I have an odd situation. We have an AS400 with a Prod side and a Dev side (same machine, 2 nic cards) From a production SQL Server, we run a query from a MS-SQL server that is using a linked Server, I'll call 'as400' The query does 3 joins, and the execution plan looks roughly like [Remote Query] => Got Results. It does the joins on the remote server (the Production AS400) This will execute in no more than 0:00:02 (2 seconds) One of the joined tables has 391 MILLION rows. It is pulling 100 rows - joined to the other table.

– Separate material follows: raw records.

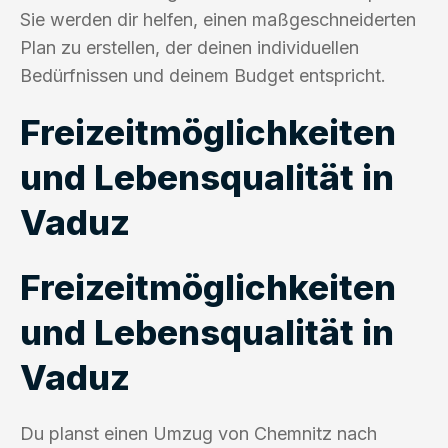
Sie werden dir helfen, einen maßgeschneiderten
Plan zu erstellen, der deinen individuellen
Bedürfnissen und deinem Budget entspricht.
Freizeitmöglichkeiten
und Lebensqualität in
Vaduz
Freizeitmöglichkeiten
und Lebensqualität in
Vaduz
Du planst einen Umzug von Chemnitz nach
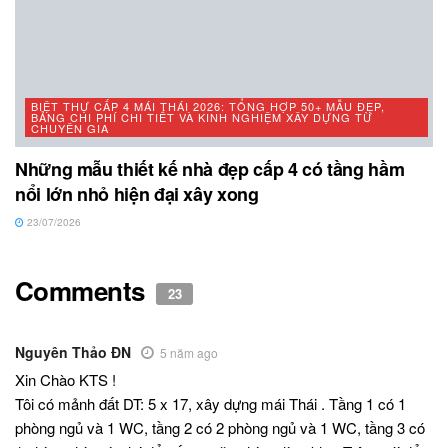
BIỆT THỰ CẤP 4 MÁI THÁI 2026: TỔNG HỢP 50+ MẪU ĐẸP,
BẢNG CHI PHÍ CHI TIẾT VÀ KINH NGHIỆM XÂY DỰNG TỪ
CHUYÊN GIA
Những mẫu thiết kế nhà đẹp cấp 4 có tầng hầm
nổi lớn nhỏ hiện đại xây xong
23/07/2026
Comments
23
Nguyên Thảo ĐN
5 năm ago
Xin Chào KTS !
Tôi có mảnh đất DT: 5 x 17, xây dựng mái Thái . Tầng 1 có 1
phòng ngủ và 1 WC, tầng 2 có 2 phòng ngủ và 1 WC, tầng 3 có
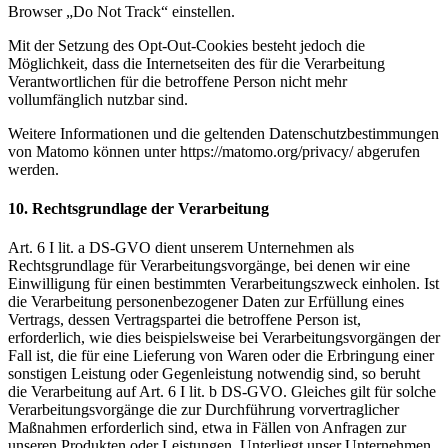
Browser „Do Not Track“ einstellen.
Mit der Setzung des Opt-Out-Cookies besteht jedoch die
Möglichkeit, dass die Internetseiten des für die Verarbeitung
Verantwortlichen für die betroffene Person nicht mehr
vollumfänglich nutzbar sind.
Weitere Informationen und die geltenden Datenschutzbestimmungen
von Matomo können unter https://matomo.org/privacy/ abgerufen
werden.
10. Rechtsgrundlage der Verarbeitung
Art. 6 I lit. a DS-GVO dient unserem Unternehmen als
Rechtsgrundlage für Verarbeitungsvorgänge, bei denen wir eine
Einwilligung für einen bestimmten Verarbeitungszweck einholen. Ist
die Verarbeitung personenbezogener Daten zur Erfüllung eines
Vertrags, dessen Vertragspartei die betroffene Person ist,
erforderlich, wie dies beispielsweise bei Verarbeitungsvorgängen der
Fall ist, die für eine Lieferung von Waren oder die Erbringung einer
sonstigen Leistung oder Gegenleistung notwendig sind, so beruht
die Verarbeitung auf Art. 6 I lit. b DS-GVO. Gleiches gilt für solche
Verarbeitungsvorgänge die zur Durchführung vorvertraglicher
Maßnahmen erforderlich sind, etwa in Fällen von Anfragen zur
unseren Produkten oder Leistungen. Unterliegt unser Unternehmen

Now, it gets weird. On the Dev side of the same machine, running on a different SQL Server, coming in the other NIC card, executing the same query with a different database (the dev one) the execution plan is quite different! It is:
[Query 1] hash match (inner join) with [Query2] Hash with [Query3] Hash with [Query4]
Expecting that each query returns 10,000 rows (I'm sure it is just using that as a guess as it doesn't know the actual rows as it is remote). What it appears to be doing is pulling 391 million rows back on query2 and it takes > 23 HOURS before I give up and kill the query. (Running in SSMS)
Clearly, the MS SQL Server is making the decision to not pass this off to the AS400 as a single query. Why?
I can 'solve' the problem by using a OpenQuery (as400, cmd) instead, but then it will open us up to SQL Injection, can't do simple syntax checking on the query, and other things I don't like. It takes 6 seconds to do the query using OpenQuery, and returns the correct data.
If we solve this by rewriting all our (working, fast) queries that we use in production so they can also run against dev - it involves a LOT of effort and there is down-side to it in actual production.
I tried using the 'remote' hint on the join, but that isn't supported by the AS400 :-(
Tried looking at the configuration/versions of the SQL Servers and that didn't seem to offer a clue either. (SQL Servers are nearly the same version/are same, 10.50.6000 for the one that works, and 10.50.6220 for one that fails (newer), and also 10.50.6000 for the other one that is failing.)
Any clues anyone? Would like to figure this out, we have had several people looking at this for a couple of weeks - including the Database Architect and the IBM AS400 guru, and me. (So far, my OpenQuery is the only thing that has worked)
One other point, the MS Servers seem to be opening connections 5 per second to the AS400 from the machines that are not working (while the query runs for 23 hours) - I don't understand that, and I'm not 100% sure it is related to this issue, but it was brought up by the AS400 guy.